If anyone finds out what this means for the workarounds previously discussed in this thread and can suggest next steps for anyone affected by that change I’m sure others following along would appreciate that.

(since I’m a new user, my posts are apparently limited to 3 only, so I had to reedit this one)

OK. Here’s a new workaround. Sorry it took me so long, but I really didn’t have much time to work on this.

So, now you have to “unshare” (use symlink for Linux or symlink/junction for Windows) the new folder, in which the newest versions of FF store your Kee add-on settings. That will be one of your_profile/storage/default/moz-extension+++* directories. Which one it actually is, you can easily guess e.g. running your FF and going to Kee add-on options (look at the URL). This is the folder to unshare (you have to unshare that whole folder, not the idb/ one inside!) for every operating system you shall use.

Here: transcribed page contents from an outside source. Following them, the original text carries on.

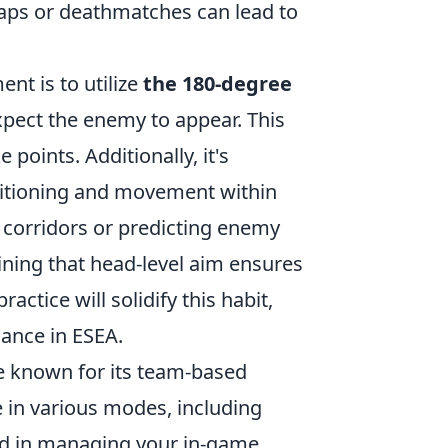
maps or deathmatches can lead to
nt is to utilize
the 180-degree
pect the enemy to appear. This
oints. Additionally, it's
ositioning and movement within
corridors or predicting enemy
ining that head-level aim ensures
ctice will solidify this habit,
ance in ESEA.
me known for its team-based
 in various modes, including
ed in managing your in-game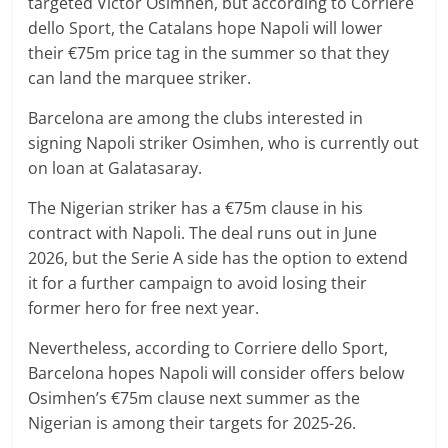
targeted Victor Osimhen, but according to Corriere
dello Sport, the Catalans hope Napoli will lower
their €75m price tag in the summer so that they
can land the marquee striker.
Barcelona are among the clubs interested in
signing Napoli striker Osimhen, who is currently out
on loan at Galatasaray.
The Nigerian striker has a €75m clause in his
contract with Napoli. The deal runs out in June
2026, but the Serie A side has the option to extend
it for a further campaign to avoid losing their
former hero for free next year.
Nevertheless, according to Corriere dello Sport,
Barcelona hopes Napoli will consider offers below
Osimhen’s €75m clause next summer as the
Nigerian is among their targets for 2025-26.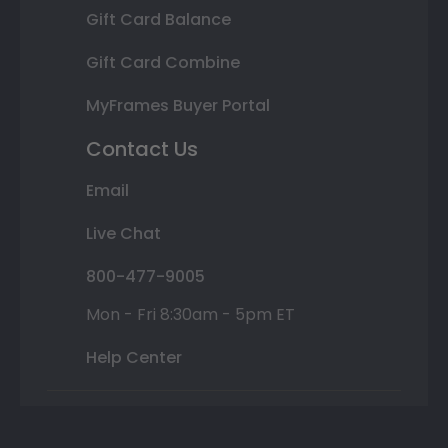
Gift Card Balance
Gift Card Combine
MyFrames Buyer Portal
Contact Us
Email
Live Chat
800-477-9005
Mon - Fri 8:30am - 5pm ET
Help Center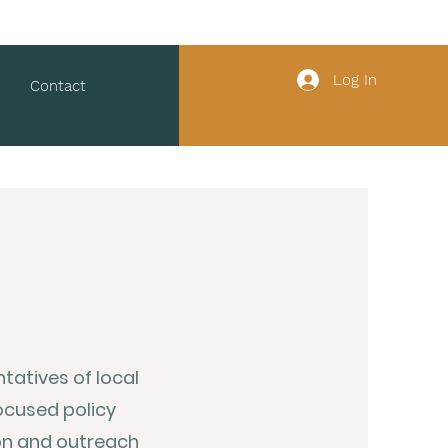
Log In
Contact
atives of local
ocused policy
on and outreach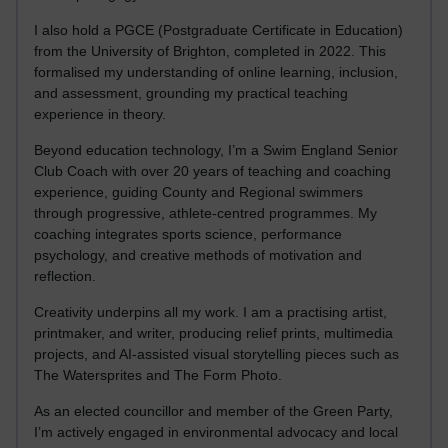
I also hold a PGCE (Postgraduate Certificate in Education)
from the University of Brighton, completed in 2022. This
formalised my understanding of online learning, inclusion,
and assessment, grounding my practical teaching
experience in theory.
Beyond education technology, I’m a Swim England Senior
Club Coach with over 20 years of teaching and coaching
experience, guiding County and Regional swimmers
through progressive, athlete-centred programmes. My
coaching integrates sports science, performance
psychology, and creative methods of motivation and
reflection.
Creativity underpins all my work. I am a practising artist,
printmaker, and writer, producing relief prints, multimedia
projects, and AI-assisted visual storytelling pieces such as
The Watersprites and The Form Photo.
As an elected councillor and member of the Green Party,
I’m actively engaged in environmental advocacy and local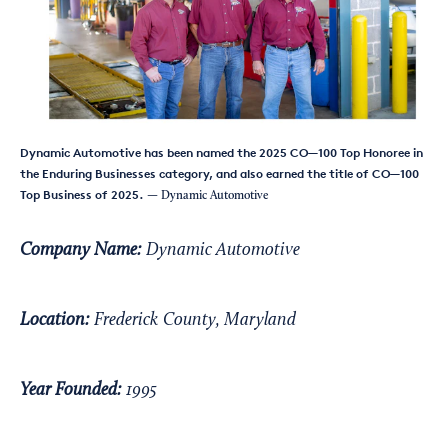
Dynamic Automotive has been named the 2025 CO—100 Top Honoree in
the Enduring Businesses category, and also earned the title of CO—100
Top Business of 2025.
— Dynamic Automotive
Company Name:
Dynamic Automotive
Location:
Frederick County, Maryland
Year Founded:
1995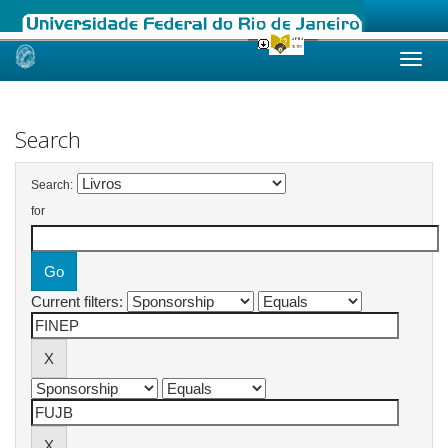
Skip
navigation
Search
Search:
for
Current filters: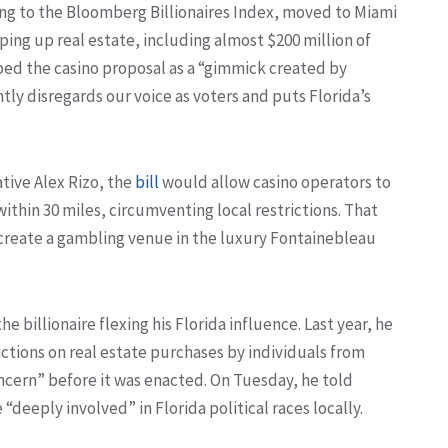
ding to the Bloomberg Billionaires Index, moved to Miami
pping up real estate, including almost $200 million of
ibed the casino proposal as a “gimmick created by
tly disregards our voice as voters and puts Florida’s
tive Alex Rizo, the
bill
would allow casino operators to
ithin 30 miles, circumventing local restrictions. That
 create a gambling venue in the luxury Fontainebleau
the billionaire flexing his Florida influence. Last year, he
ictions on real estate purchases by individuals from
ncern” before it was enacted. On Tuesday, he told
deeply involved” in Florida political races locally.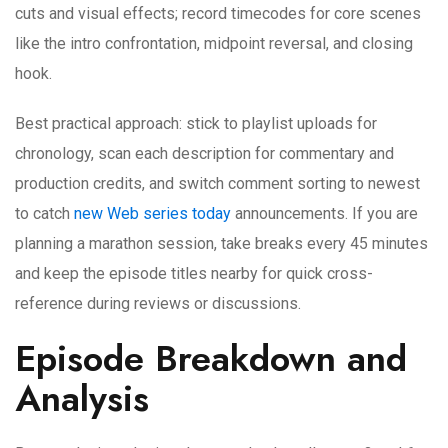
cuts and visual effects; record timecodes for core scenes
like the intro confrontation, midpoint reversal, and closing
hook.
Best practical approach: stick to playlist uploads for
chronology, scan each description for commentary and
production credits, and switch comment sorting to newest
to catch
new Web series today
announcements. If you are
planning a marathon session, take breaks every 45 minutes
and keep the episode titles nearby for quick cross-
reference during reviews or discussions.
Episode Breakdown and
Analysis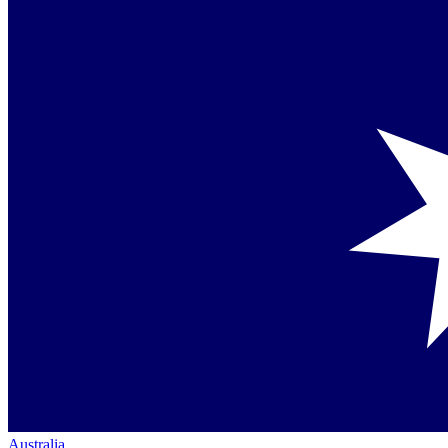
Australia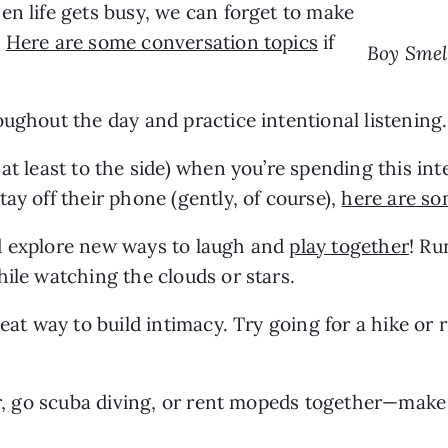
n life gets busy, we can forget to make 
 
Here are some conversation topics
 if 
Boy Smel
oughout the day and practice intentional listening.
at least to the side) when you’re spending this inte
ay off their phone (gently, of course), 
here are so
d explore new ways to laugh and 
play together
! Ru
hile watching the clouds or stars.
eat way to build intimacy. Try going for a hike or r
er, go scuba diving, or rent mopeds together—make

And now comes the tricky part. Inside the unshared directory, you will find idb/3647222921wleabcEoxlt-eengsairo.sqlite SQLite database which stores the add-on id (and its key), as registered with KeePassRPC plugin. Never mind the key (at least for our workaroud), but the id must be different for each and every particular instance of Kee (for each operating system). Well, you have to change it (changing even one byte should be enough). As a result, each Kee will register with KeePassRPC using a different id.

Well, it worked for me, that’s all I can guarantee.